Re: WARNING: syz-executor still has locks held!

From: Oleg Nesterov
Date: Wed Mar 20 2019 - 13:30:49 EST


On 03/20, Michal Hocko wrote:
>
> [Cc Ingo and Chanho Min - the thread starts here
> http://lkml.kernel.org/r/0000000000004cdec6058485b2ce@xxxxxxxxxx]
>
> On Wed 20-03-19 16:00:54, Oleg Nesterov wrote:
> > On 03/20, Michal Hocko wrote:
> > >
> > > On Wed 20-03-19 14:24:11, Oleg Nesterov wrote:
> > > > On 03/20, Michal Hocko wrote:
> > > > >
> > > > > Yes we do hold the cgred mutex while calling freezable_schedule but why
> > > > > are we getting a warning is not really clear to me.
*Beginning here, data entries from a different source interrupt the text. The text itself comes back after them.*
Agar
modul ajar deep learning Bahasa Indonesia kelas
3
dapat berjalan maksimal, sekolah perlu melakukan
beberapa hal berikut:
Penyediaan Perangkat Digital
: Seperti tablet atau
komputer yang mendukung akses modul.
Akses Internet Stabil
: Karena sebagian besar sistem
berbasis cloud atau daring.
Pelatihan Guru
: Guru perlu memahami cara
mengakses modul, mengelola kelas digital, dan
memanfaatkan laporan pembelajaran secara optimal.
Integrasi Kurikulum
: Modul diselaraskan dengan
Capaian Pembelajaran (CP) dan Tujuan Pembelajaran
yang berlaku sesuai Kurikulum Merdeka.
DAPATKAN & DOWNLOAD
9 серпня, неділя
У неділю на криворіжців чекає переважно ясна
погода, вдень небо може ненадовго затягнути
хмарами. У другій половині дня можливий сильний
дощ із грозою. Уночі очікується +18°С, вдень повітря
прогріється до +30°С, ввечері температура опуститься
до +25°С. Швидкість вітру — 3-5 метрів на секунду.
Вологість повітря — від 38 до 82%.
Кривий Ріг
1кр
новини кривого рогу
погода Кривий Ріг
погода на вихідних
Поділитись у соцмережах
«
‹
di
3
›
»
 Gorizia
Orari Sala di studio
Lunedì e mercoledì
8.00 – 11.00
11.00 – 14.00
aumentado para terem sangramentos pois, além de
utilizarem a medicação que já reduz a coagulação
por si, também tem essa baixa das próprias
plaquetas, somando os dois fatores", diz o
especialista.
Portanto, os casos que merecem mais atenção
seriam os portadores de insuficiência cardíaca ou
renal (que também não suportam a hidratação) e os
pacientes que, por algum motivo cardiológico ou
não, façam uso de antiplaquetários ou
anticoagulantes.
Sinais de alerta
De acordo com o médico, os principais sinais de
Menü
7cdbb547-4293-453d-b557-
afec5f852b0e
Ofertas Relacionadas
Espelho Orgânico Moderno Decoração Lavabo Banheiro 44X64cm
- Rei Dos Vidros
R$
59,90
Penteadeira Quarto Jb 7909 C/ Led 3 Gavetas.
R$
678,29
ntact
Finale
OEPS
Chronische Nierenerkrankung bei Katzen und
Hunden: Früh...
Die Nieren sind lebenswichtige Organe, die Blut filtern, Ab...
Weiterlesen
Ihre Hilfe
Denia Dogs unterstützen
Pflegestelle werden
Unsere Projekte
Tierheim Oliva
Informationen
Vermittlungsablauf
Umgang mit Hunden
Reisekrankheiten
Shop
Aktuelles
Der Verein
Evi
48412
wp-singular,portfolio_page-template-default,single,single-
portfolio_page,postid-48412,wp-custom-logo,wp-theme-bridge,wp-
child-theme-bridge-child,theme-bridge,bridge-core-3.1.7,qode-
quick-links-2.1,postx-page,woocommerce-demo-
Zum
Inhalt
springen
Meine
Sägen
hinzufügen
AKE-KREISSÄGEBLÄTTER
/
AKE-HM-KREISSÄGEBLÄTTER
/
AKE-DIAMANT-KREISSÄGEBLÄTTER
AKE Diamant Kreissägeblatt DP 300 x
The task should be
> > > > > hidden from the freezer so why do we warn at all?
> > > >
> > > > try_to_freeze() calls debug_check_no_locks_held() and this makes sense.
> > >
> > > Yes it does. But it already ignores PF_NOFREEZE tasks and I fail to see
> > > why is PF_FREEZER_SKIP any different.
> >
> > But they differ. PF_NOFREEZE is a "sticky" flag for kthreads. Set by default,
> > cleared by set_freezable() if you want a freezable kthread.
> >
> > PF_FREEZER_SKIP means that a sleeping freezable task will call try_to_freeze()
> > right after schedule() returns, so try_to_freeze_tasks() can safely count it as
> > "already frozen".
>
> But the fundamental semantic is the same right? Both might be sitting on
> locks that might interfere with other tasks and we should be _extra_
> careful when using them. In an ideal world, none of them is really
> needed.

Ah, it seems that we misunderstood each other... see below.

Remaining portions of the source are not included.